Malandragem () is  a Portuguese term for a lifestyle of idleness, fast living and petty crime – traditionally celebrated in samba lyrics, especially those of Noel Rosa and Bezerra da Silva. The exponent of this lifestyle, the malandro (masculine adjective), or "bad boy" (rogue, hustler, rascal, scoundrel, gangster), has become significant to Brazilian national identity as a folk hero or, rather, an anti-hero.

The concept is common in Brazilian literature,  Brazilian cinema and Brazilian music.

Definition
Malandragem is defined as any combination of strategies used in order to gain the advantage in a determined situation, typically of an illicit nature. It is characterized by savoir faire and subtlety. Its execution demands aptitude, charisma, cunning and whatever other characteristics (knacks) assist the malandro in the manipulation of people or institutions to obtain the best outcome with the least possible effort. 
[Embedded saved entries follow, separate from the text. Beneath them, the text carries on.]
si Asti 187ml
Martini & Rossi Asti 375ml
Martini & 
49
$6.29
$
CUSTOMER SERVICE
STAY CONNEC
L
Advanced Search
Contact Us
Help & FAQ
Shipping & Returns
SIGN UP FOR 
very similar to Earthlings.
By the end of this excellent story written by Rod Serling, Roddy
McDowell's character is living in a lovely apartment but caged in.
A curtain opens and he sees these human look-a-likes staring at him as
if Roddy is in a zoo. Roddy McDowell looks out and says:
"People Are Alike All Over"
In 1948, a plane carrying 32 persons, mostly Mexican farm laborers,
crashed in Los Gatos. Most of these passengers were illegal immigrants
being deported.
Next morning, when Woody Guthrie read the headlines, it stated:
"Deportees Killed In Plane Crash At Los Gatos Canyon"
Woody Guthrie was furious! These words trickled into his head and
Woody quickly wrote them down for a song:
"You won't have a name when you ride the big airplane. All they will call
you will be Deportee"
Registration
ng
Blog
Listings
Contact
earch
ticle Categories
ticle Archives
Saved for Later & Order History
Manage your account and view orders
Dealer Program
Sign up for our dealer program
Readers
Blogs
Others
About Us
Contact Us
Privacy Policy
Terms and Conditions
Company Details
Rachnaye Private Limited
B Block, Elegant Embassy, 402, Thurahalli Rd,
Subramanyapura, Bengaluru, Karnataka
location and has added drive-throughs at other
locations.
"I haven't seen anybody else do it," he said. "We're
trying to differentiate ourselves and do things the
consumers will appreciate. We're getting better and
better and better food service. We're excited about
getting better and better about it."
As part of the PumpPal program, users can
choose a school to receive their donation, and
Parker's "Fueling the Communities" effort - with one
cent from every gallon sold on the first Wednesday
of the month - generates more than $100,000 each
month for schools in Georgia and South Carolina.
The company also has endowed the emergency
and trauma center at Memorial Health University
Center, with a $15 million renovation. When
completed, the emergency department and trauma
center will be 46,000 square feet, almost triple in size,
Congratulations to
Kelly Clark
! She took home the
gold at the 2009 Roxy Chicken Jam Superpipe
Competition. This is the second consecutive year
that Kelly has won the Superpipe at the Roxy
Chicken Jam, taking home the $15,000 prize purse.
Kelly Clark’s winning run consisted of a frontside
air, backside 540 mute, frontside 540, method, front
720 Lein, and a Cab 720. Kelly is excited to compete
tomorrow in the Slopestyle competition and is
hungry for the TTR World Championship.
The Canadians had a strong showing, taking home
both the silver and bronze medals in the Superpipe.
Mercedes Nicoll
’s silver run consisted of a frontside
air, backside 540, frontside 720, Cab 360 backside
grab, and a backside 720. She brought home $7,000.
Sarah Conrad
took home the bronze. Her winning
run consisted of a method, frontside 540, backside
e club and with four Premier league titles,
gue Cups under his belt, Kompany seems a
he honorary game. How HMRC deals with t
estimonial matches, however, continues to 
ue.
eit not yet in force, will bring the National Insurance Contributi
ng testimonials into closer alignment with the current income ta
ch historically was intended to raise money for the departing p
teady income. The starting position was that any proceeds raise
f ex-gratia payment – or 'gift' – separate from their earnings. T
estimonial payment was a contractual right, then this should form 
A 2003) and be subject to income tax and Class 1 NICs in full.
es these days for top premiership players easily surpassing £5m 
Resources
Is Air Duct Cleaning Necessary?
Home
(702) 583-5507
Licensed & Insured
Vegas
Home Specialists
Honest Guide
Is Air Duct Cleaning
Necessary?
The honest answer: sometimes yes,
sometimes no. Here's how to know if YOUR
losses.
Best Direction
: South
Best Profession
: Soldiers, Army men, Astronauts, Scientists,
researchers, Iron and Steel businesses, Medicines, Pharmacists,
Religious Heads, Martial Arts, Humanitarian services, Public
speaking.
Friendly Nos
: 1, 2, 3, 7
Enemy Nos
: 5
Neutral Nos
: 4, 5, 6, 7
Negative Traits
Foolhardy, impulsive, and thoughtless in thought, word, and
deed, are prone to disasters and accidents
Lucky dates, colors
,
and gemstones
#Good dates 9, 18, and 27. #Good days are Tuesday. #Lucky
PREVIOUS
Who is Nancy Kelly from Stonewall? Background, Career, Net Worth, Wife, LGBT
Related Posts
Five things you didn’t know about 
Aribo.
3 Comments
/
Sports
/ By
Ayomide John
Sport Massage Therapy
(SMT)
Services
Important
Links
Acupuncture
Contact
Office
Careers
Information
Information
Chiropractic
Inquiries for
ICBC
Disregarding logical argumentation, labor and honesty, the malandro assumes that such methods are incapable of getting him a good outcome. Those who practice malandragem act in the manner of the popular Brazilian adage, immortalized in a catch-phrase from former Brazilian soccer player Gérson de Oliveira Nunes in a cigarette TV commercial (hence the name it was given: Lei de Gérson, or Gérson's law):  “I like to gain the advantage in everything.”

Together with the concept of jeitinho, malandragem can be considered another typical—but not exclusive—Brazilian mode of social navigation. Unlike jeitinho, however, with malandragem the integrity of institutions and individuals can be effectively damaged, legally speaking as malicious. Successful malandragem presupposes that the advantages are gained without being exposed. In other words, the malandro dupes the otário (sucker) with the latter not noticing that.

Malandragem is characterized in the Brazilian popular imagination as a tool for individual justice. Facing the forces of oppressive institutions, the individualist malandro survives by manipulating people, fooling authorities, and sidestepping laws in a way which guarantees his well-being. In this way, the malandro is a typical Brazilian hero. Literary examples include Pedro Malasarte and João Grilo.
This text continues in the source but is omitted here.